第22話
母親を襲った者たちが萌の魔力を狙って襲いに来る可能性があるため、護衛として送り迎えをしていたのである。
「学校楽しかったか」
「うん」
「ねえ今日、図書館よってもいい?」
「おう、いいよ」
熊谷は人前にいるときは人間の姿をしている。髪はミディアムヘアーで背の高い身だしなみの整った、お洒落な雰囲氣の若者になっていた。
近くの市立図書館。
公民館と一緒になっていて、小さいホールなどのついている施設だった。
図書館としては別段大きくない施設だったが、本が好きな人が運営しているようで、利用者としてはとても利用したくなる良い図書館だった。
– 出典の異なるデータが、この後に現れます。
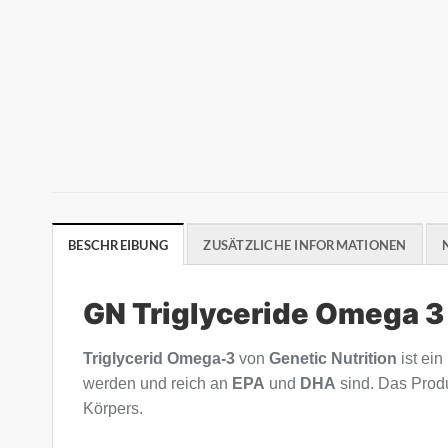
BESCHREIBUNG
ZUSÄTZLICHE INFORMATIONEN
GN Triglyceride Omega 3 
Triglycerid Omega-3
von
Genetic Nutrition
ist ein
werden und reich an
EPA
und
DHA
sind. Das Produ
Körpers.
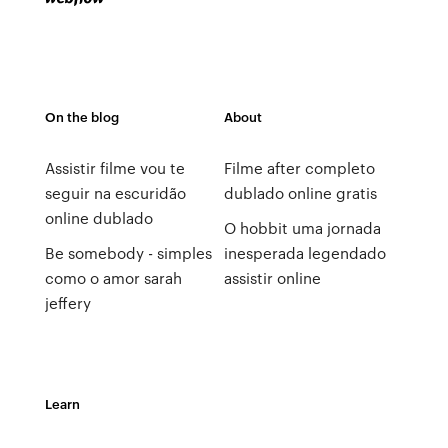
On the blog
About
Assistir filme vou te
Filme after completo
seguir na escuridão
dublado online gratis
online dublado
O hobbit uma jornada
Be somebody - simples
inesperada legendado
como o amor sarah
assistir online
jeffery
Learn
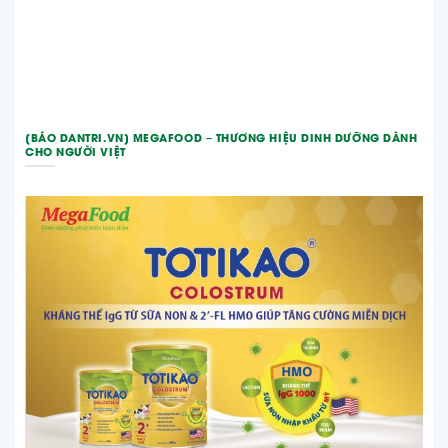
[BÁO DANTRI.VN] MEGAFOOD – THƯƠNG HIỆU DINH DƯỠNG DÀNH
CHO NGƯỜI VIỆT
ゆったりとした読書スペースに、本棚の間も余裕があり、他の人が来ても通るのに邪魔にならない。借りた本が記録されていき、本を借りるのが楽しくなるように工夫されていた。
二人で中に入ると怒鳴り声が聞こえてきた。
萌は怖くて体を固めた。
「だからなんで借りられねえのよ!」
「図書カードを作らないとお貸しすることはできません」
「どうにかしろよ!」
熊谷は、
「なんだあのじいさん、めちゃくちゃだな、ぼけてんのか」
と言った。
まわりの人は怒鳴り声の主を見ている。
貸し出しカウンターには二人の職員がいて、対応していないほうの人は目を見開いて口を開けていた。
「客商売で笑顔がねえのはおかしいんじゃねえか!」
もう全然関係ないところに話は飛び火するし、そもそも図書館は商売をしていない。